Class Action Waivers in Arbitration Agreements Held Unenforceable by Second Circuit

  The strong policy in favor of arbitration has made it virtually impossible to resist enforcement of arbitration agreements over the last couple of decades.  Arbitration is now generally favored in a vast array of cases, including those asserting statutory rights protected by special legislation (Gilmer v. Interstate, 500 U.S. 20(1991)).  The viability of arbitration agreements is generally a decision by arbitrators, not courts (Prima Paint Corp. v. Flood & Conklin Mfg Co., 388 U.S. 395 (1967)).  And, courts have even disallowed parties to change by agreement the standard for reviewing arbitration awards (Hall Street Asso. v.

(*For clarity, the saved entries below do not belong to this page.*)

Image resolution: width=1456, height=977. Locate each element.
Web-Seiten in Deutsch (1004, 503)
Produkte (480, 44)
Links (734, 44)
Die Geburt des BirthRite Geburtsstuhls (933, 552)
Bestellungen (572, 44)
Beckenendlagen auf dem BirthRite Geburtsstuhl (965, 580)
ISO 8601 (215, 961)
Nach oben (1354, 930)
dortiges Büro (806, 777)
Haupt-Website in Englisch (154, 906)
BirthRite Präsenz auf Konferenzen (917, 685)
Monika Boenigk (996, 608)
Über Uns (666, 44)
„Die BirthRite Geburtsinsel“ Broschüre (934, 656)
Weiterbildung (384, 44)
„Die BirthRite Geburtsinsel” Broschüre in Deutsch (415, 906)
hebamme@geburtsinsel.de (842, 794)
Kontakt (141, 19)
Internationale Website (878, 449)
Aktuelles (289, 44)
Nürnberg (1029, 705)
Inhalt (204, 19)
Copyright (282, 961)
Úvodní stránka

Mattell,          U.S.          (2008)), all making it more difficult to challenge the enforceability of an arbitration agreement or the enforcement of an award rendered by an arbitrator.

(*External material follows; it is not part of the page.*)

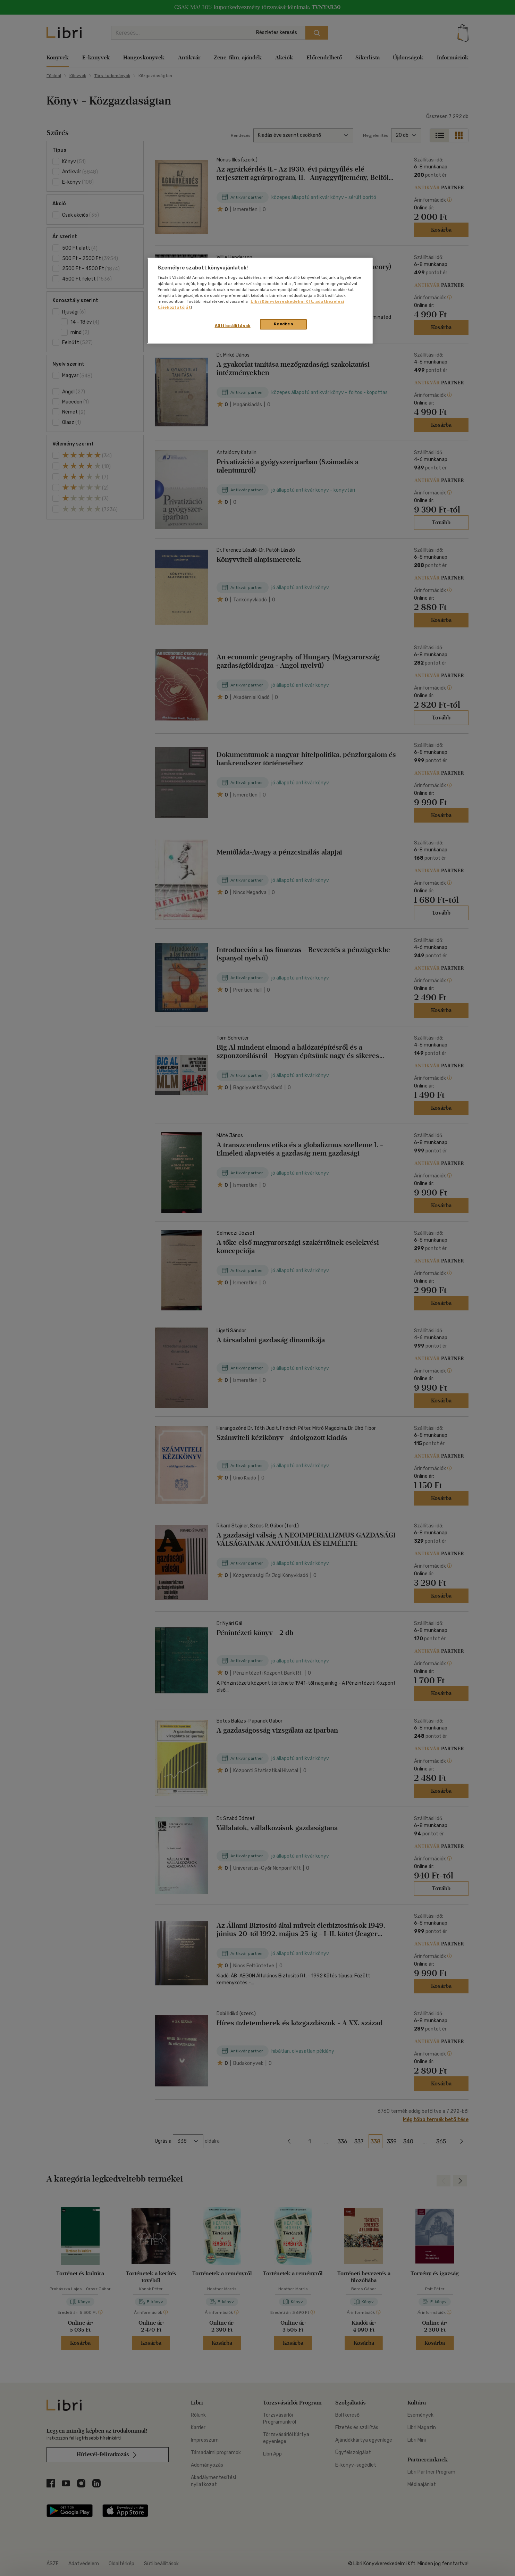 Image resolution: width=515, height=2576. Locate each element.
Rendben (283, 324)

   Despite this, one fertile defense to arbitration recently gaining ground is the claim that arbitration, because of its expense or other procedural complexity, makes it too difficult for consumers to vindicate important rights.  This theory was recently given new support by the decision in the Second Circuit federal court of appeals in In re American Express Merchants Litigation, 2009 WL 214525, which refused to enforce a provision in an arbitration agreement that prohibited consumers from asserting aggregate or class claims in arbitration.  At issue in the case was whether the arbitration agreement, by requiring plaintiffs who would assert only miniscule claims in their individual names, were essentially deprived of a forum because the cost of such actions would be prohibitive in relation to the likely recovery.

  Because the court believed plaintiffs forced to ligitate, if at all, as individuals, would forego any remedy, the court invalidated the aggregate litigation waivers.  Although it did no do so expressly, the Court invited the parties on remand to sort out whether, with the aggregate waivers gone, the arbitration agreements as a whole would be invalidated.

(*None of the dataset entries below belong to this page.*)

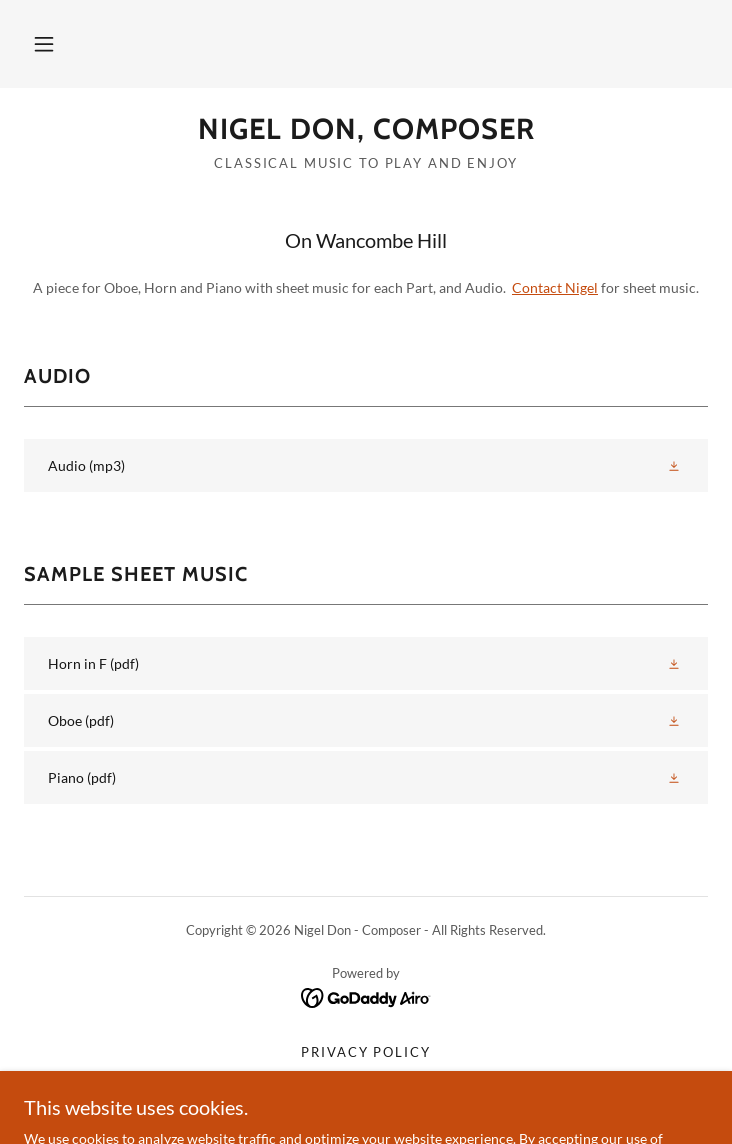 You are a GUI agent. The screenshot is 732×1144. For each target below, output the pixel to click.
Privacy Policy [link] (365, 1052)
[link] (366, 129)
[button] (44, 44)
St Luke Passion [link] (366, 1100)
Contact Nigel (555, 287)
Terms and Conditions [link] (365, 1076) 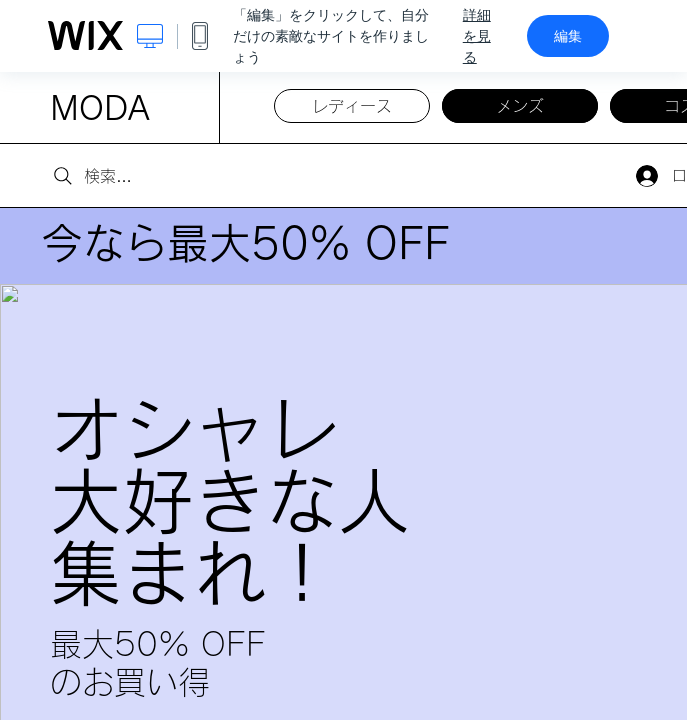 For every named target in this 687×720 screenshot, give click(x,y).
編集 (568, 36)
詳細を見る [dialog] (477, 36)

  This litigation provides a thoughtful review of the history of arbitration agreement that limit remedies.  The brief of the American Antitrust Institute as amicus, in particular, is devoted to exploring this history.  It is a useful read for anyone interested in the movement towards invalidating arbitration agreements that are too onerous for certain litigants (from the burdens of international litigation to costs that are too onerous to consumers or individual litigants).

   Kentucky courts have struggled with the problem as well, with no well defined resolution.  Decisions of the Court of Appeals have, in fact, seemed to point in opposite directions.  One panel of the Court, for example, in Schnuerle v. Insight Comm. (2006-CA-002121-MR (9-26-08)), was willing to enforce an arbitration provision that contained a collective action waiver, like American Express Merchants.  Two months earlier, a different panel was willing to invalidate an arbitration agreement in Mortgage Electronic Reg. v. Abner, 260 S.W.2d 351 (2008), which prohibited an arbitrator from reforming the underlying contract and that limited damages to a few compensatory items.

   While the issues in these cases were different enough that a purest might find them reconcilable, the basic approaches to the same problem seem very different.  All of this is new enough that, like the federal cases, Kentucky courts may take some time to find a clear path.  In the meantime, for litigators struggling with the enforcement of arbitration agreements, both before and after the rendition of an award, there is plenty of new ammunition in these cases.